If you installed selected analyzers only, you will want to also install the filters. These are included in the all
group by default.
cd dragonfly-analyzers
./install.sh -f
The config.lua
file determines the analyzers applied to each event type and the order in which they are applied. There are example config files located in the test directories. We have included example configurations to add a priority score to IDS alerts and run a DGA detector. They are included in the dragonfly-analyzers/config
directory. For example, to use the priority score configuration, run the following commands:
cd dragonfly-analyzers
cp config/event-triage-config.lua /usr/local/dragonfly-mle/config/config.lua
Note that the configuration file must be named config.lua
or the MLE will not recognize it.
The MLE includes a web API to serve explanation files of the running analyzers. To enable this functionality, you will either need to create a symlink or copy the contents from the /usr/local/dragonfly-mle/www
directory to /www
. If you do not complete this step, it will not impact processing but you may see lines like the following in the MLE output:
dragonfly: analyzer description file /www/time.json does not exist.

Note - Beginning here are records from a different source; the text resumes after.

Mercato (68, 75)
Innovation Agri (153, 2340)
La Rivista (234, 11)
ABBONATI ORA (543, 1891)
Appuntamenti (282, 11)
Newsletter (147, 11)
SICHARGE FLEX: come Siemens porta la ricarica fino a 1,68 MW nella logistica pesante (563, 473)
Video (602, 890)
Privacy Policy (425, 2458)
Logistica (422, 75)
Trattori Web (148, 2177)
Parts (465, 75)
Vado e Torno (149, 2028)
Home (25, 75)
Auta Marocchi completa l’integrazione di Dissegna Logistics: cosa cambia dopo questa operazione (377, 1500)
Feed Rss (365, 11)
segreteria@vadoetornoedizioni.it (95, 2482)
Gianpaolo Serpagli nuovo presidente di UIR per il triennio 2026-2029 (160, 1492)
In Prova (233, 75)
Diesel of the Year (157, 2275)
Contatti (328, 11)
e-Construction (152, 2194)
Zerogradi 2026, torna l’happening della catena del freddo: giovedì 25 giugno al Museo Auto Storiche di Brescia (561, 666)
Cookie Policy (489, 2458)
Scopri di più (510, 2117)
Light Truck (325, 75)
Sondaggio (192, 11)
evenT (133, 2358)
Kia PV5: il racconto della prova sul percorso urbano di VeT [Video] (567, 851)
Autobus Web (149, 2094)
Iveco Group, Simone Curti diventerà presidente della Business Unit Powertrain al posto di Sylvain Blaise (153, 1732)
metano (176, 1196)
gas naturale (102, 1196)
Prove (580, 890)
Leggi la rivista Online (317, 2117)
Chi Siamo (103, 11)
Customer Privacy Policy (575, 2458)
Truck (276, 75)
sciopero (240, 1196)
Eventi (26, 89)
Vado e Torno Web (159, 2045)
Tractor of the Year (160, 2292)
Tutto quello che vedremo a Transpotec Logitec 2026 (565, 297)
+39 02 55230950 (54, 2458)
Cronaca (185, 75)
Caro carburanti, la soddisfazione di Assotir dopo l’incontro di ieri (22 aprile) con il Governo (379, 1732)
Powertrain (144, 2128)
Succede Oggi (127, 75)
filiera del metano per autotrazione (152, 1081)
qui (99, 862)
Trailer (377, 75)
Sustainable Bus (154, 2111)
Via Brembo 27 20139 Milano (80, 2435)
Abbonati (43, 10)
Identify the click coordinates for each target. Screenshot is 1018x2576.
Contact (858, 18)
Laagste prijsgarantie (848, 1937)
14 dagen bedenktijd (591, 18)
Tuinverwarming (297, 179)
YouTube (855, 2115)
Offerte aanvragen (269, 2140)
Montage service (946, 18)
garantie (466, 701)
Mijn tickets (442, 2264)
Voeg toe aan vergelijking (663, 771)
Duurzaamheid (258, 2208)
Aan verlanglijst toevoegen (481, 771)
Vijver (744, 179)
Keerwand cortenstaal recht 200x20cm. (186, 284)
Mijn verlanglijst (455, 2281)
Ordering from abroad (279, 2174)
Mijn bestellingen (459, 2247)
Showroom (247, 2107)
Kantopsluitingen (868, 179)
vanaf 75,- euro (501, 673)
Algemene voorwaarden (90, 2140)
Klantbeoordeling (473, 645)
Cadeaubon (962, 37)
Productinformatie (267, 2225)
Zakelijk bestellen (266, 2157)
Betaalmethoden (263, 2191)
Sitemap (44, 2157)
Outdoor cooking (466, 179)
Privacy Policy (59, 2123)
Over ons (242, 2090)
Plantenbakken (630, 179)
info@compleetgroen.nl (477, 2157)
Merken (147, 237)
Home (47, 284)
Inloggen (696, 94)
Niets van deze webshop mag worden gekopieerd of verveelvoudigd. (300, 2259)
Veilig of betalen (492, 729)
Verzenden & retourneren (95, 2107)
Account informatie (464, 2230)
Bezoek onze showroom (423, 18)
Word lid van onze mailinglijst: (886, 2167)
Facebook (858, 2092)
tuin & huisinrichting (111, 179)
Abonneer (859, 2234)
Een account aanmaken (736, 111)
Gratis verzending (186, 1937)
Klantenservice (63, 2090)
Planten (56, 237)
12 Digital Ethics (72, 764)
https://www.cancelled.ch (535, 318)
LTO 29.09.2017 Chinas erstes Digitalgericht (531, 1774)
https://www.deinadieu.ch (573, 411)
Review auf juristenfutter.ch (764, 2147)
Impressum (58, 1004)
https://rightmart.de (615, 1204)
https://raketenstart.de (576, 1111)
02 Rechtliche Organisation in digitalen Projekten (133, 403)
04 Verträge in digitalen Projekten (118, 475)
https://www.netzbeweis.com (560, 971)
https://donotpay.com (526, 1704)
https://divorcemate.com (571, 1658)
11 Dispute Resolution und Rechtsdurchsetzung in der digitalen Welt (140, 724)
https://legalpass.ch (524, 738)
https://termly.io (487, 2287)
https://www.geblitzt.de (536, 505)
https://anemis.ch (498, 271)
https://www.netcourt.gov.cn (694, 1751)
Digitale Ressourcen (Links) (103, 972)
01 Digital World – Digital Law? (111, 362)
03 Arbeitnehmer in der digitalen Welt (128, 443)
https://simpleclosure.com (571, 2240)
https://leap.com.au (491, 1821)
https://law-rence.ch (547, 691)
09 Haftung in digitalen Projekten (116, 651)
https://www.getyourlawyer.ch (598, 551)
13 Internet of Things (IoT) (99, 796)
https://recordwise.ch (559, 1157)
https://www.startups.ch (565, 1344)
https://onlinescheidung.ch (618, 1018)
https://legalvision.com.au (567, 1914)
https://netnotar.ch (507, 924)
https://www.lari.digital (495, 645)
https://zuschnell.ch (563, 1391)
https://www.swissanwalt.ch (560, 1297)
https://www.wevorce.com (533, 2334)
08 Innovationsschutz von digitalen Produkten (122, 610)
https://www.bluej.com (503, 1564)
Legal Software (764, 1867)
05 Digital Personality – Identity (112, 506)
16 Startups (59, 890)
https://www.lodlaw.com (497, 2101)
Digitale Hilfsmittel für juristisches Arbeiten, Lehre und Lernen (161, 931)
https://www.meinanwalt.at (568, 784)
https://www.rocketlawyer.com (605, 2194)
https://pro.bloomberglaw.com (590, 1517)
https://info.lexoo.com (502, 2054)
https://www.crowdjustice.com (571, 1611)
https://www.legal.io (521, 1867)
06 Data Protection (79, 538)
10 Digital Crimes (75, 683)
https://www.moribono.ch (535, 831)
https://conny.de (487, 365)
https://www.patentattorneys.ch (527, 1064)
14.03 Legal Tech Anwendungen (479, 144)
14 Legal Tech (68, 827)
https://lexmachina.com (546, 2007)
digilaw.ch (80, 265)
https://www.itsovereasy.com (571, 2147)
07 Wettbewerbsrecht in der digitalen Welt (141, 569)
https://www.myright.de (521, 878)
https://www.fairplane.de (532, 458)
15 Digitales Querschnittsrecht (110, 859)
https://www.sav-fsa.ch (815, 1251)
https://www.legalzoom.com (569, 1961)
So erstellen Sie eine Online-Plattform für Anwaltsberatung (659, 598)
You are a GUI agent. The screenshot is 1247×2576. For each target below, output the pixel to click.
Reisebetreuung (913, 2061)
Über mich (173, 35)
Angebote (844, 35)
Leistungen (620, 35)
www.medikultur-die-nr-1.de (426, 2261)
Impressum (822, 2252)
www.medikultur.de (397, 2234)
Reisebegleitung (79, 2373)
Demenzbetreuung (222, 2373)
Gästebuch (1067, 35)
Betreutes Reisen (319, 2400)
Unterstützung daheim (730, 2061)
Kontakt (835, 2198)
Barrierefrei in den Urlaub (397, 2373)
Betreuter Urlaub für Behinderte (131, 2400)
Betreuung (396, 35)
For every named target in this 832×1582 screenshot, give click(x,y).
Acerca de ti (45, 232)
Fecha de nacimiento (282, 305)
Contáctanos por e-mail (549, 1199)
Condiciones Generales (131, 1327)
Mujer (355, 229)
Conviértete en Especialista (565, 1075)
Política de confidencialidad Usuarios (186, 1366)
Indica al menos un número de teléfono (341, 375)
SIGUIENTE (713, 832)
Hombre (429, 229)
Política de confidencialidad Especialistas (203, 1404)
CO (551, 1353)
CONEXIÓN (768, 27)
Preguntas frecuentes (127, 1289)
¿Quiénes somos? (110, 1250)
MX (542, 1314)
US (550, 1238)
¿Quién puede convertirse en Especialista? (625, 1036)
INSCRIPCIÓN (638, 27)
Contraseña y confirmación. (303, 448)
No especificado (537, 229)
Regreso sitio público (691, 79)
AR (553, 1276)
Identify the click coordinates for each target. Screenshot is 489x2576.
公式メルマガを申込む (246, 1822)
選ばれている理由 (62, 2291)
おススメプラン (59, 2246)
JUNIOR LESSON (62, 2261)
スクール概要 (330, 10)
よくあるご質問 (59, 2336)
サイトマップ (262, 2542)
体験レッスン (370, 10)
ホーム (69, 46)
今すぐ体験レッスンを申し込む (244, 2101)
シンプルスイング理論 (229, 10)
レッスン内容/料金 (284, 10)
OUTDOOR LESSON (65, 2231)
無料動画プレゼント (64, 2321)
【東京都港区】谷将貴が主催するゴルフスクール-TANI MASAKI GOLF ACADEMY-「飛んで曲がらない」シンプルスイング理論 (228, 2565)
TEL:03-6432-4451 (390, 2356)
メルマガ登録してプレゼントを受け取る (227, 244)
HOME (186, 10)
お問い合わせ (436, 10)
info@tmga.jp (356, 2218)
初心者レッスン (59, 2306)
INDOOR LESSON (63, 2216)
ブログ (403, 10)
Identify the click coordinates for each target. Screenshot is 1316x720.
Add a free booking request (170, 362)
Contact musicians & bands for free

The description files are a way to provide an explanation of the model. The description files must be named the same as the tag
field in the config/config.lua
that is used by the MLE. You can either rename the description files to match your config.lua
or change the tags in the config.lua
to match the description files.
Once the config files are successfully installed, restarting the MLE is necessary. For use with OPNids:
configctl dragonflymle restart
for standalone usage:
cd /usr/local/dragonfly-mle
./bin/dragonfly-mle
If you are using OPNids, the MLE can also be restarted from the GUI. (https://docs.opnids.io/manual/gui.html)
To check the output of the MLE, look at the eve-mle.json
file.
wc -l /var/log/dragonfly-mle/eve-mle.log
tail /var/log/dragonfly-mle/eve-mle.log
The line count should be increasing.
If you ran these instructions as they are written you can send data to the MLE using the following command:
cat /path/to/dragonfly-analyzers/test/overall-priority/priority-test-data.json >> /var/log/suricata/eve.json
This will inject several JSON events for processing by the MLE. Output can be checked using the same commands as listed above.
The included Dockerfile loads the MLE and automatically runs the tests of these analyzers. The test directory contains many examples of configurations using analyzers to process network metadata events. The tests can also be run from an installed version of the MLE, if desired.